GraphHDBSCAN*: Graph-based Hierarchical Clustering on High Dimensional Single-cell RNA Sequencing Data
GraphHDBSCAN*: Graph-based Hierarchical Clustering on High Dimensional Single-cell RNA Sequencing Data
Ghoreishi, S. A.; Szmigiel, A. W.; Nagai, J. S.; Gesteira Costa Filho, I.; Zimek, A.; Campello, R. J. G. B.

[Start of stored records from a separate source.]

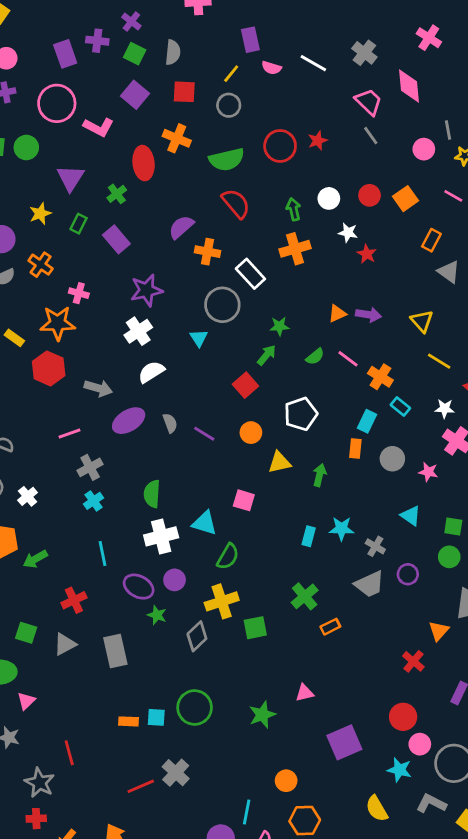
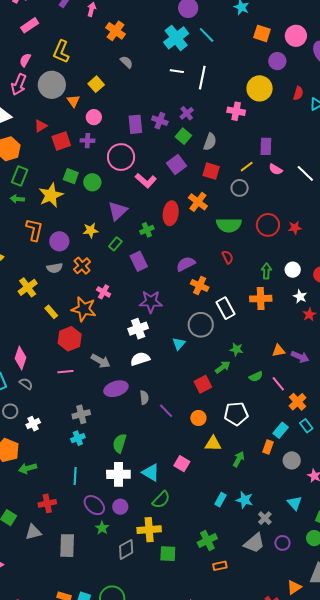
red semicircle: (236, 203) -> (228, 257), size x0.6
pink line: (69, 433) -> (65, 372), moved
gray trapezoid: (370, 584) -> (254, 543), turned -30

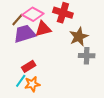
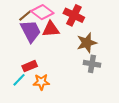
purple trapezoid: (25, 34) -> (31, 31), turned 70
orange star: (32, 84) -> (41, 82), moved

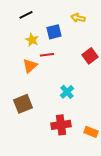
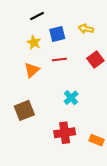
black line: (26, 15) -> (37, 16), moved
yellow arrow: (78, 18) -> (86, 29), moved
red line: (47, 55) -> (59, 59), moved

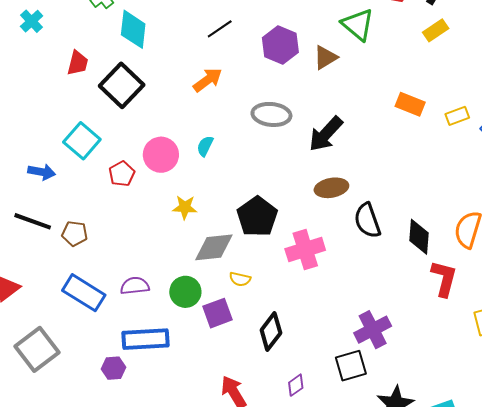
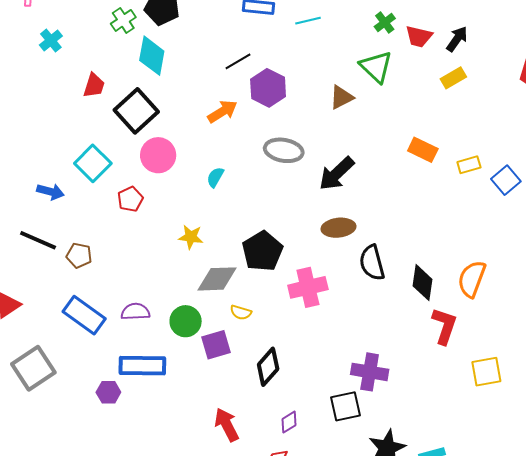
purple hexagon: (280, 45) -> (268, 88), moved
pink circle: (161, 155) -> (158, 155), moved
purple cross: (373, 330) -> (370, 372), turned 33

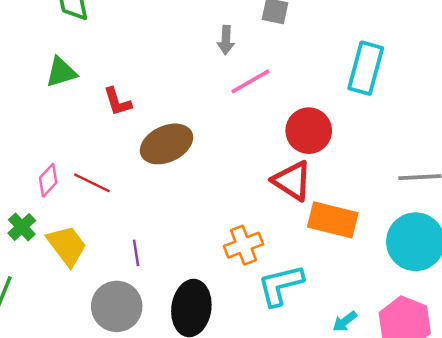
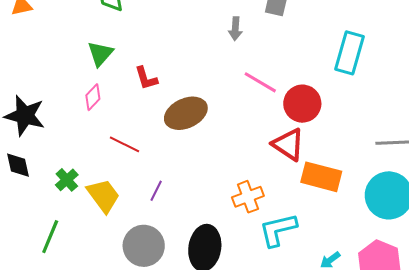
green triangle: (61, 72) -> (100, 54), turned -32
pink line: (250, 81) -> (260, 82), moved, turned 60
pink diamond: (48, 180) -> (93, 97), moved
purple line: (136, 253) -> (156, 191), moved, turned 35

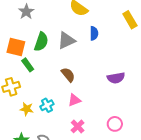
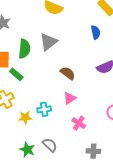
blue semicircle: (94, 33) -> (96, 32), moved
brown semicircle: (68, 75) -> (68, 73), moved
cyan cross: (47, 105) -> (44, 109), turned 32

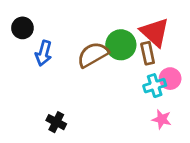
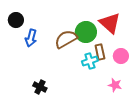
brown rectangle: (148, 53) -> (100, 52), moved
cyan cross: (155, 86) -> (90, 61), moved

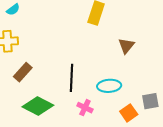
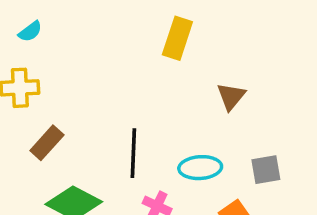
gray square: (150, 101) -> (266, 170), moved

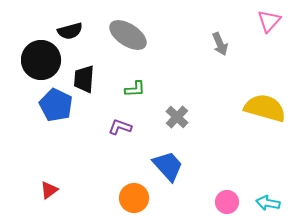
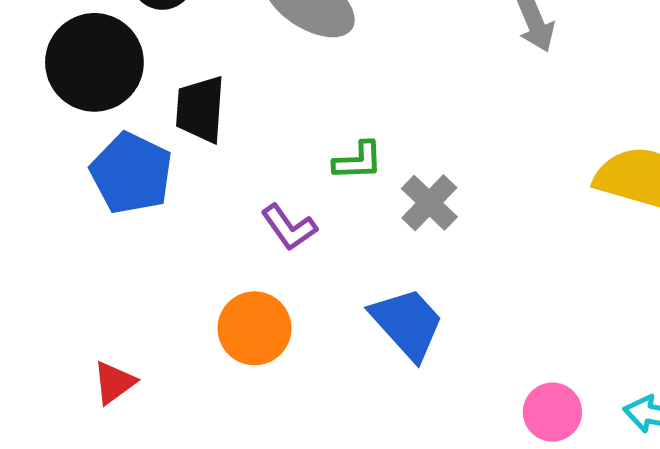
green L-shape: (135, 89) -> (358, 161), moved
purple L-shape: (120, 127) -> (289, 227), turned -145
orange circle: (134, 198) -> (254, 328), moved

AbstractSingle-cell RNA sequencing (scRNA-seq) is widely used to resolve cellular heterogeneity across thousands to millions of cells. A major challenge is to identify biologically meaningful cell populations while preserving their hierarchical organization, because broad cell types frequently split into more specialized subtypes. However, state-of-the-art approaches mostly focus on flat partitions and ignore the hierarchical structure of single-cell data. Here we introduce GraphHDBSCAN*, a graph-based, hyperparameter-free extension of HDBSCAN* that performs hierarchical density-based clustering on a graph representation of the data, enabling robust recovery of both single-level and hierarchical relationships in high-dimensional and sparse datasets. We evaluate GraphHDBSCAN* across multiple scRNA-seq datasets and show that it recovers biologically meaningful hierarchies that reveal fine-grained structure in complex data, including monocyte subpopulations. In addition, the method yields high-quality flat partitions that outperform widely used community-detection methods.